OHDSI Home | Forums | Wiki | Github

Requirements Development for the OHDSI Gold Standard Phenotype Library

Glad to see the topic heating up! @schuemie, due to holidays, @apotvien and I will not be presenting at the community meeting until January. But this topic is clearly a high priority. I like @pavgra’s thinking around the digital assets more broadly, but I would agree with @schuemie that I’m not totally sure whether Athena should be home for the actual assets.

For the moment, @apotvien and I have posted a few demonstration entries on the OHDSI Wiki for people to review and provide feedback on what contents should be included. Find the links to the main page and a sample page here. The idea is that the actual content lives on GitHub or Atlas, while the wiki contains the metadata.

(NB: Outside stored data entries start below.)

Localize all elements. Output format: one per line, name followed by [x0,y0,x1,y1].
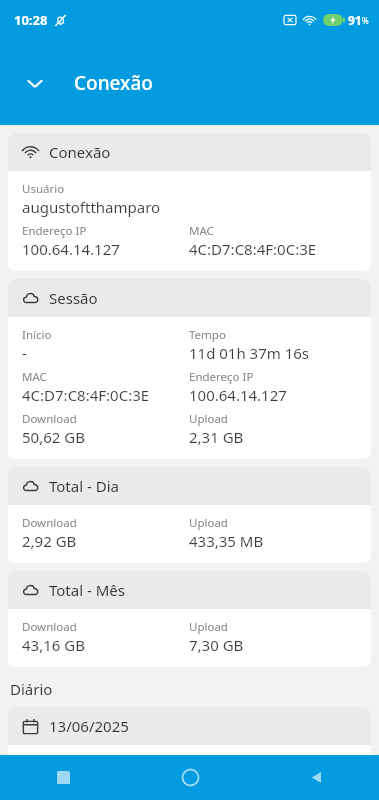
staticText: 11d 01h 37m 16s [189,343,310,363]
staticText: Upload [189,515,228,531]
button[interactable]: 13/06/2025 [8,707,371,800]
button[interactable]: Início [127,755,253,800]
staticText: 4C:D7:C8:4F:0C:3E [22,385,150,405]
staticText: Conexão [74,70,153,96]
staticText: Download [22,515,77,531]
staticText: Upload [189,411,228,427]
button[interactable]: Total - Mês [8,571,371,667]
button[interactable]: Voltar [253,755,379,800]
staticText: 43,16 GB [22,635,85,655]
staticText: Endereço IP [22,223,87,239]
staticText: % [362,15,369,26]
staticText: Diário [10,679,53,699]
staticText: Download [22,411,77,427]
staticText: Sessão [49,288,98,308]
staticText: Tempo [189,327,226,343]
staticText: Total - Dia [49,476,119,496]
staticText: 2,31 GB [189,427,244,447]
button[interactable]: Conexão [8,133,371,271]
staticText: 10:28 [14,11,48,29]
staticText: Upload [189,755,228,771]
staticText: Conexão [49,142,111,162]
staticText: 13/06/2025 [49,716,129,736]
button[interactable]: Sessão [8,279,371,459]
staticText: Upload [189,619,228,635]
staticText: 50,62 GB [22,427,85,447]
staticText: Início [22,327,52,343]
staticText: 2,92 GB [22,531,77,551]
staticText: 100.64.14.127 [189,385,287,405]
staticText: 4C:D7:C8:4F:0C:3E [189,239,317,259]
staticText: 433,35 MB [189,531,264,551]
staticText: 100.64.14.127 [22,239,120,259]
button[interactable]: Recentes [0,755,127,800]
staticText: augustoftthamparo [22,197,161,217]
button[interactable]: Expandir [18,66,52,100]
staticText: Download [22,619,77,635]
staticText: 1,12 GB [22,771,77,788]
staticText: Total - Mês [49,580,125,600]
staticText: 122,40 MB [189,771,264,788]
staticText: Endereço IP [189,369,254,385]
staticText: MAC [22,369,47,385]
staticText: Usuário [22,181,65,197]
staticText: 7,30 GB [189,635,244,655]
staticText: 91 [348,12,362,28]
staticText: - [22,343,27,363]
staticText: MAC [189,223,214,239]
button[interactable]: Total - Dia [8,467,371,563]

The larger issue is we’ve got to get all of these efforts pulled together! @pavgra Are you available to join our WG call at 10am ET this Weds? Anyone interested in this topic, if possible, would be great to have you join to discuss.

Thanks!

Jon

I have updated the invite on the page, thanks for the heads up @schuemie. Would also be great if @Ajit_Londhe @SCYou, @Juan_Banda, @jswerdel, @Nataly_Patino and others who are interested in the topic are able to join.

@jon_duke after speaking with members of our working group, we decided to cancel the Atlas/WebAPI working group for 11/14 so that we can also attend this discussion as well. Looking forward to it!

Is the call today, November 13th, or Wednesday November 14th. I am a bit confused about this. Thanks!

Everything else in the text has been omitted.